La idea de que los latinos vamos a adquirir súbitamente la disciplina u obediencia orientales es ilusoria. Tampoco deberíamos. El concepto de sacrificar el interés individual por el colectivo, sumado a un respeto reverencial a la autoridad, ha sido utilizado a menudo por dictadores o gobiernos autoritarios para controlar a sus poblaciones y abusar de los derechos humanos. Y aunque la apuesta por la ciencia es la correcta, la manera en la que China ha desplegado una vigilancia digital orwelliana sobre sus ciudadanos resultaría inaceptable en sociedades abiertas.

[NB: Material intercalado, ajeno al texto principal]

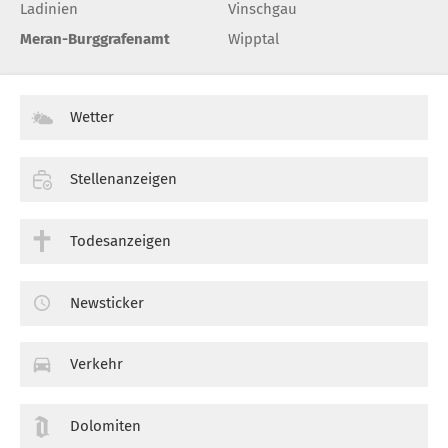
Ladinien
Vinschgau
Meran-Burggrafenamt
Wipptal
Wetter
Stellenanzeigen
Todesanzeigen
Newsticker
Verkehr
Dolomiten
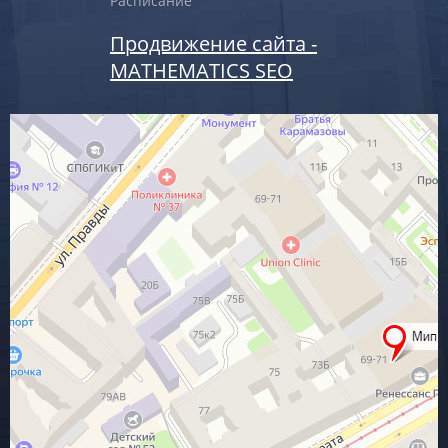
Расписание
Продвижение сайта -
MATHEMATICS SEO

Pero no hay ninguna razón para que no adaptemos a nuestra propia cultura o legislación algunas de las lecciones de la respuesta asiática, incluida su determinación de aparcar los instintos más egoístas para dar una respuesta efectiva, coordinada y solidaria a la pandemia.EL TIMES: Una selección semanal de historias en español que no encontrarás en ningún otro sitio, con eñes y acentos.Sign Up
De la misma forma que uno puede emborracharse en su casa y no cuando va a conducir, los gobiernos tienen la obligación de regular actividades que pongan en riesgo de contagio a la población. Son principios que contrastan con la insistencia de políticos, artistas y ciudadanos de naciones occidentales de reclamar una libertad individual absoluta, incapaces de entender que ese derecho debe limitarse temporalmente para proteger la salud de los demás.
Los sanitarios españoles asisten impotentes a una tercera ola que tiene su origen en las llamadas a “salvar la Navidad” del pasado diciembre, cuando el derecho a la celebración se impuso a la prudencia y el consejo de los expertos. A los ciudadanos se nos ha presentado el falso dilema de escoger entre la salud y la economía, cuando lo sucedido en Asia demuestra que solo cuando resuelves el problema sanitario consigues resucitar la economía. Un combate intenso y a tiempo del virus, aunque conlleve privaciones engorrosas, seguido de un plan efectivo de contención de nuevos contagios, evitaría la prolongada agonía en la que nos encontramos atrapados.
“Necesitamos trabajar en equipo”, pedían con razón los médicos del hospital Vega Baja, uno de los centros de España que vuelven a estar desbordados por enfermos de la COVID-19. Una vez más, todo el peso de sacarnos de una nueva emergencia sanitaria recae en un personal agotado tras un año de batalla.
Mientras nos hacemos la pregunta necesaria de si somos merecedores de su entrega, deberíamos mirar a Oriente y asumir que solo “saldremos más fuertes” de la crisis, como dice el lema que más gusta al gobierno español, si el sacrificio es compartido por todos.